New Delhi: The CPI(M) on Saturday hit out at Narendra Modi over his recent dig at "secularists", saying it is "completely unbecoming" of the Prime Minister and was unprecedented for a person holding the top post to "settle" domestic political issues when abroad.
CPI(M) general secretary Sitaram Yechury also said it was "unfortunate" that the Prime Minister has undertaken "so many" foreign visits and quipped that since Modi has spent "more time" abroad, he is finding little time to settle domestic political issues when in India.
"It's completely unbecoming. As a Prime Minister of our country, it has never happened that the domestic political issues have been settled by the Prime Minister abroad."

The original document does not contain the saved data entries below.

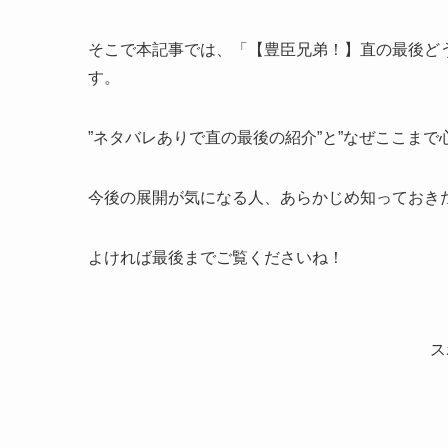
そこで本記事では、「【豊臣兄弟！】直の最後ど
す。
”ネタバレありで直の最後の紹介”と”なぜここまで
今後の展開が気になる人、あらかじめ知っておき
よければ最後までご覧くださいね！
ス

"Now it's a different matter that Modi is spending more time abroad than in India. Therefore, he may not have time in India to settle the Indian political issues, so he is doing it abroad," Yechury told reporters.
The Rajya Sabha member said it is "unfortunate" situation that the Prime Minister has undertaken "so many" foreign visits during the 16-month tenure.

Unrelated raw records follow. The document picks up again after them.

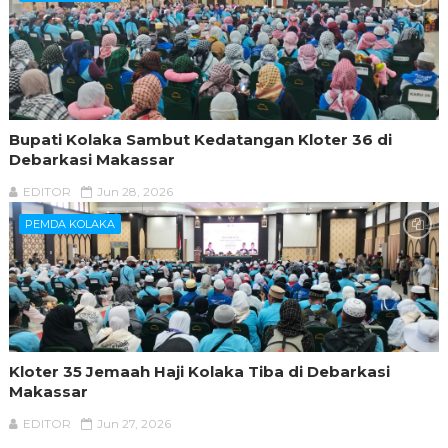
Bupati Kolaka Sambut Kedatangan Kloter 36 di
Debarkasi Makassar
EDITOR
Jun 28, 2026
PEMDA KOLAKA
Kloter 35 Jemaah Haji Kolaka Tiba di Debarkasi
Makassar
EDITOR
Jun 27, 2026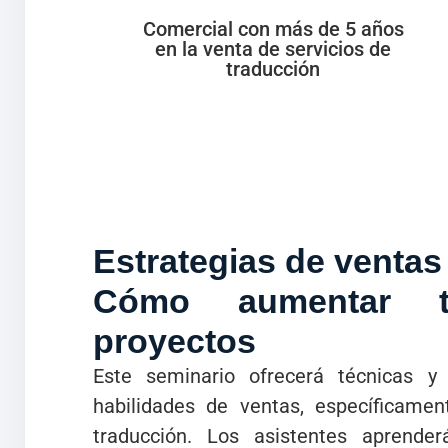
Comercial con más de 5 años
en la venta de servicios de
traducción
Estrategias de ventas
Cómo aumentar t
proyectos
Este seminario ofrecerá técnicas y 
habilidades de ventas, específicame
traducción. Los asistentes aprender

"It is (also) in very bad taste. What is he governing? They promised what is called good governance. They promised maximum governance and minimum government. The government is abroad," he said.
Yechury spoke as the CPI(M) politburo meeting got underway here to discuss current political situation and the party's preparation for the plenum to be held between December 27 and 30 in Kolkata.
During his brief visit to Dublin on September 23, Modi had taken dig at "secularists" in India after Irish children welcomed him reciting Sanskrit shlokas saying had this been done back home, it would have raised questions.
"The Irish children were reciting shlokas in Sanskrit and singing welcome songs. It did not seem to me that they were just tutored. They were able to express the feelings of the words," Modi had said while addressing India Diaspora there.
"I congratulate their teachers. It's a matter of happiness that we can do it in Ireland. But had it been done in India, then questions would have been raised on secularism," he had said.